- Live your life in such a way so that you will continuously grow as a person.
- You want to be paid more for the same amount of time, not work more hours to make more money.
- Time is not the problem; losing energy on stupid things is one of our greatest enemies.
I want to feel special, and so do you
If you have the time, I would love to tell you a story.
It was four or five years ago when I've stumbled upon an old and dusty dream that I had in my childhood. The company where I work right now has an internal contest called Best Innovative Minds. The first editions were relatively simple. You had to pitch an idea, and then a jury would grade them, and depending on how good you are with words, you had a chance to win. Nowadays the contest it’s way interesting. You have to implement a prototype based on your idea, making things a little more challenging and exciting. It's an excellent opportunity for us, developers, to explore interesting technological ideas.
I joined the party five years ago when the only thing you had to do was a 4-page presentation and then speak for 20 minutes about your idea. That’s a great rapport in terms of time/value; let’s do it; my brain said. I talked about a more strong collaboration between ASSIST Software and Stefan cel Mare University.
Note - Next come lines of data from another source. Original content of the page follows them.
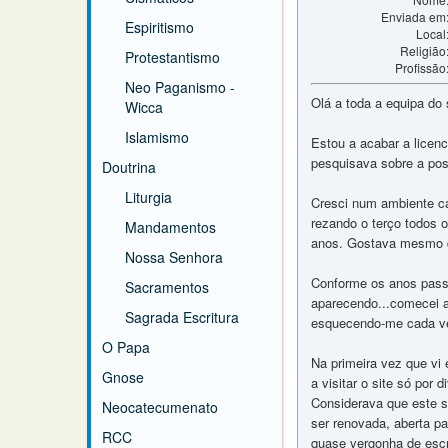
Enviada em
Espiritismo
Local
Religião
Protestantismo
Profissão
Neo Paganismo -
Olá a toda a equipa do 
Wicca
Islamismo
Estou a acabar a licen
pesquisava sobre a posi
Doutrina
Liturgia
Cresci num ambiente ca
rezando o terço todos 
Mandamentos
anos. Gostava mesmo de
Nossa Senhora
Conforme os anos passa
Sacramentos
aparecendo...comecei a 
Sagrada Escritura
esquecendo-me cada vez
O Papa
Na primeira vez que vi 
Gnose
a visitar o site só por
Considerava que este si
Neocatecumenato
ser renovada, aberta par
RCC
quase vergonha de escr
I thought that developers could do courses with students on weekends. I also thought we could team up with some teachers and create a new web development course that is up to date with reality. So basically, I was trying to get the chance to be a teacher. The idea was simple, yet it had a romantic feel to it. You see, when I was young, I dreamed of becoming a teacher until I understood how much money the teachers make, and I decided to go in a slightly different direction. My parents were teachers, one of them is still practicing, and I love them for that. Still, the money is a deal-breaker for me; I’m “unique” that way, I suppose.
Long story short, my idea won. I would say I had more dumb luck than some merit. Still, I accepted the prize; it was some kind of fancy phone that broke after three months, so I had to buy a new one anyway; I still won nonetheless.
I wanted to feel even more unique, so I wrote a small LinkedIn post to share my enormous achievement. Because I suck at hard work, half of my post was a quote from a movie I love; the other half was some text with a diagram telling something about a feeling of flow that everyone should have when they are embarking on a new journey. I made some promises in there that I would do this and that and that I would turn the world upside down.
Where is my energy lost?
I wrote that post; I was excited for a couple of days, then, surprise, surprise, nothing happened. I’m lazy and quite comfortable most of the time, so I need constant ball kicking to make some moves. Now, while I’m lazy, I’m also quite stupid about a lot of things. One of the things where I don’t shine is that I tend to work a lot without always working smart. And here it comes, the blame on my 09:00-18:00 work, the obvious enemy of me not doing shit about my dreams. I have mixed feelings about blaming burnouts and the fact that I have an 8-hour job. I want to blame it, but at the same time, I know that is not the problem. I could have a part-time job, and I still will manage to do nothing regarding my dreams.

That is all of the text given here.